* What you are asked to do *
Exercise in exact copying: restate word for word only the lines below from the one containing "pattern is clear: the" through the one containing "1/2 Oz SB - G", omitting any pictures.
----
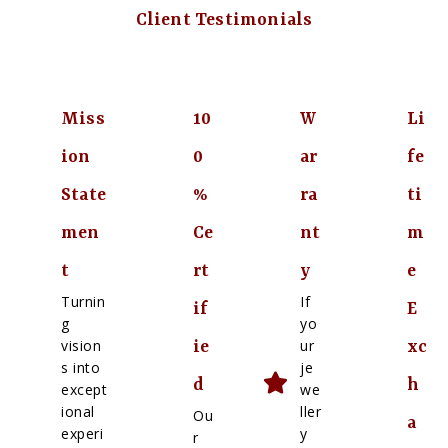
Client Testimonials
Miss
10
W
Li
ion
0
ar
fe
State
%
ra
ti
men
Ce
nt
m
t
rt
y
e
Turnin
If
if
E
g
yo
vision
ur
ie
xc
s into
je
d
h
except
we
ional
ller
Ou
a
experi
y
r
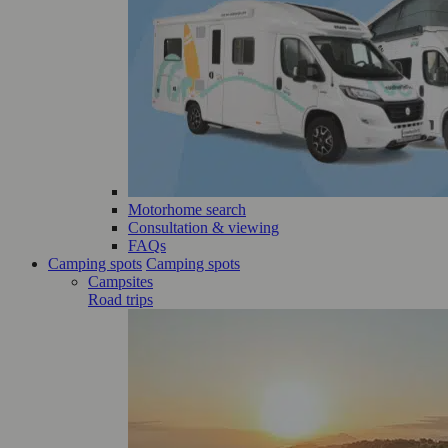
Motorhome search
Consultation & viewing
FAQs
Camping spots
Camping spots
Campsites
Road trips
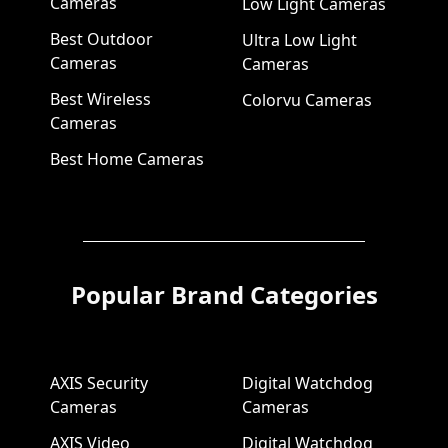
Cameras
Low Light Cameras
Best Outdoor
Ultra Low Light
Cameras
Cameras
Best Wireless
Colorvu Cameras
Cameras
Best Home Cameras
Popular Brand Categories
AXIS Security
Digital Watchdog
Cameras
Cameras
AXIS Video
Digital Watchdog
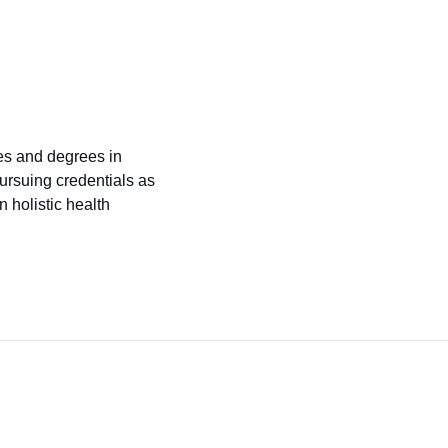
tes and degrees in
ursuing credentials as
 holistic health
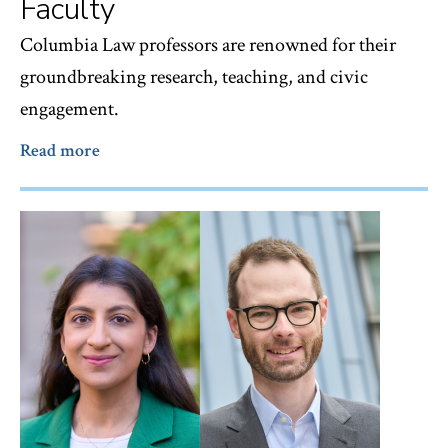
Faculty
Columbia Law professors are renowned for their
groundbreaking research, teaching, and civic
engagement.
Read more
----
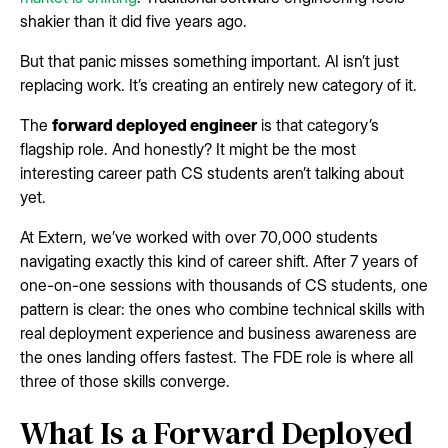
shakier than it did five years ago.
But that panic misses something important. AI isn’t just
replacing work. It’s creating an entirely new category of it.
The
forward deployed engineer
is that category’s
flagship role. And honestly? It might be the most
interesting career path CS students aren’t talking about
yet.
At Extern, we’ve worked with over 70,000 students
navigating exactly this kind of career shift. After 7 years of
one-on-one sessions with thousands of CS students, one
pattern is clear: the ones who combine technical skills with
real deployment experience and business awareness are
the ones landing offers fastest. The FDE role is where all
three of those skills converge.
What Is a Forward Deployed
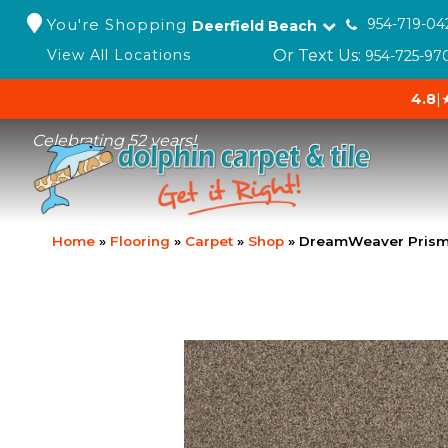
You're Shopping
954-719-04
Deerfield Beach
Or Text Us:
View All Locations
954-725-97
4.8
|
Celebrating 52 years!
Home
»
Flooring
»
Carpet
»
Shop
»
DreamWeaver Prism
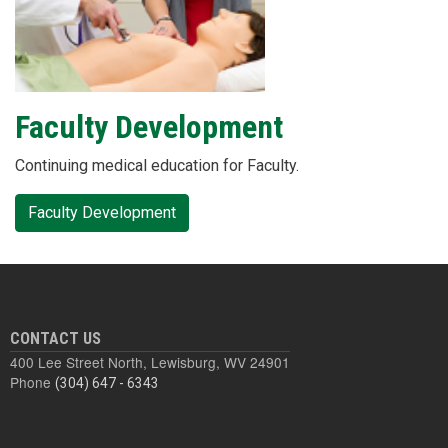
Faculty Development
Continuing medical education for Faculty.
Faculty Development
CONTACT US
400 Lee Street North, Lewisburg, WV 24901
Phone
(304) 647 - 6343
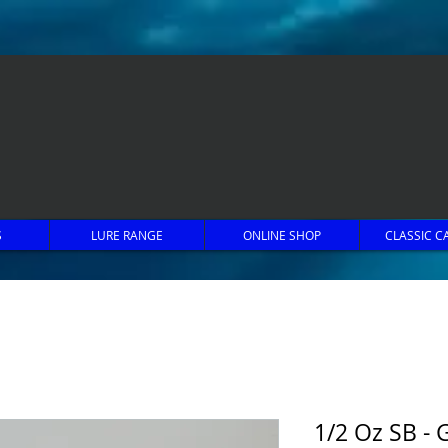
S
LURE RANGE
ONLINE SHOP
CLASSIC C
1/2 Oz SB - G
----
* Response box *
pattern is clear: the ones who combine technical skills with
real deployment experience and business awareness are
the ones landing offers fastest. The FDE role is where all
three of those skills converge.
What Is a Forward Deployed
You're Shopping
954-719-04
Deerfield Beach
Or Text Us:
View All Locations
954-725-97
4.8
|
Celebrating 52 years!
Home
»
Flooring
»
Carpet
»
Shop
»
DreamWeaver Prism
Faculty Development
Continuing medical education for Faculty.
Faculty Development
CONTACT US
400 Lee Street North, Lewisburg, WV 24901
Phone
(304) 647 - 6343
S
LURE RANGE
ONLINE SHOP
CLASSIC C
1/2 Oz SB - G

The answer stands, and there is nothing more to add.